Résumé de la décision
Dans cette affaire, M. Maurice X... a été licencié par la Société générale pour incapacité professionnelle, suite à une déchéance de sa capacité à exercer des fonctions de responsabilité dans un établissement de crédit. Cette déchéance avait été prononcée en janvier 1993, mais annulée en octobre 1996. M. X... a contesté son licenciement devant le tribunal prud'homal. La cour d'appel de Paris a condamné la Société générale à verser une indemnité pour licenciement sans cause réelle et sérieuse, ainsi qu'un complément d'indemnité de licenciement. La Société générale a formé un pourvoi en cassation, qui a été rejeté par la Cour de cassation.
Arguments pertinents
La Cour de cassation a confirmé la décision de la cour d'appel en s'appuyant sur plusieurs points juridiques :
1. Incapacité professionnelle : La cour d'appel a correctement interprété que l'article 48 de la Convention collective nationale du personnel des banques ne fait pas de distinction quant à l'origine de l'incapacité professionnelle. La déchéance professionnelle de M. X... a été considérée comme une insuffisance professionnelle, ce qui justifie l'application des dispositions de la convention collective.

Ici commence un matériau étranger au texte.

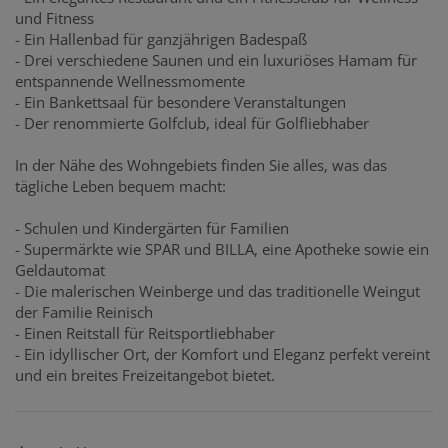
und Fitness
- Ein Hallenbad für ganzjährigen Badespaß
- Drei verschiedene Saunen und ein luxuriöses Hamam für
entspannende Wellnessmomente
- Ein Bankettsaal für besondere Veranstaltungen
- Der renommierte Golfclub, ideal für Golfliebhaber
In der Nähe des Wohngebiets finden Sie alles, was das
tägliche Leben bequem macht:
- Schulen und Kindergärten für Familien
- Supermärkte wie SPAR und BILLA, eine Apotheke sowie ein
Geldautomat
- Die malerischen Weinberge und das traditionelle Weingut
der Familie Reinisch
- Einen Reitstall für Reitsportliebhaber
- Ein idyllischer Ort, der Komfort und Eleganz perfekt vereint
und ein breites Freizeitangebot bietet.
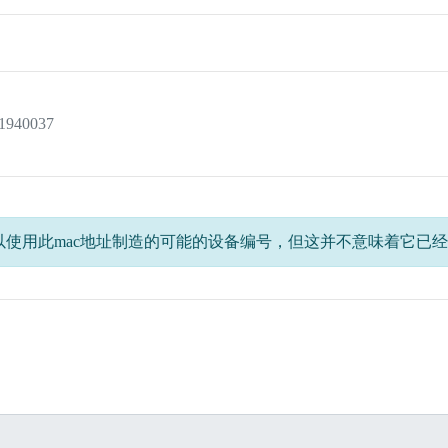
 1940037
以使用此mac地址制造的可能的设备编号，但这并不意味着它已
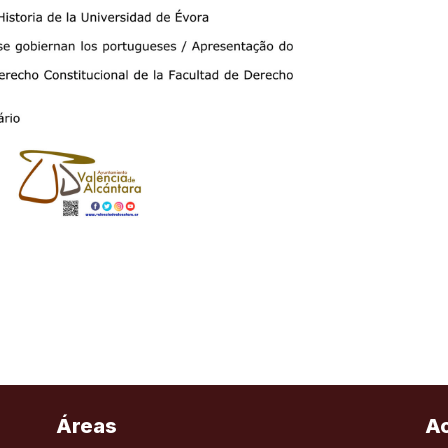
Áreas
A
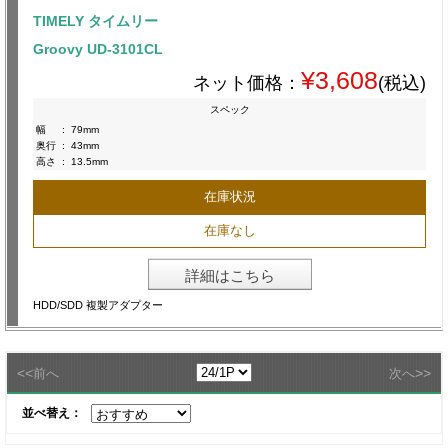
TIMELY タイムリー
Groovy UD-3101CL
¥3,608
ネット価格：
(税込)
スペック
幅
:
79mm
奥行
:
43mm
高さ
:
13.5mm
在庫状況
在庫なし
詳細はこちら
HDD/SDD 複製アダプター
<<
>>
前へ
次へ
並べ替え：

> "l'article 48 de la Convention collective nationale du personnel des banques, relatif au licenciement pour insuffisance résultant d'une incapacité physique, intellectuelle ou professionnelle, ne distinguait pas selon l'origine ou la nature de l'incapacité professionnelle."
2. Obligation de reclassement : La Société générale n'a pas démontré avoir tenté de reclasser M. X... dans un autre poste, comme l'exige l'article 30 de la convention collective. Cela a été un facteur déterminant pour juger le licenciement sans cause réelle et sérieuse.
> "à défaut pour l'employeur d'avoir tenté de reclasser le salarié conformément aux dispositions de l'article 30 de la convention collective, [le licenciement] était sans cause réelle et sérieuse."
3. Indemnité de licenciement : La cour a également statué que l'indemnité conventionnelle de licenciement prévue par l'article 58 de la convention était due, car le licenciement était fondé sur une incapacité professionnelle.
> "l'indemnité conventionnelle de licenciement prévue par l'article 58 de ladite convention était due."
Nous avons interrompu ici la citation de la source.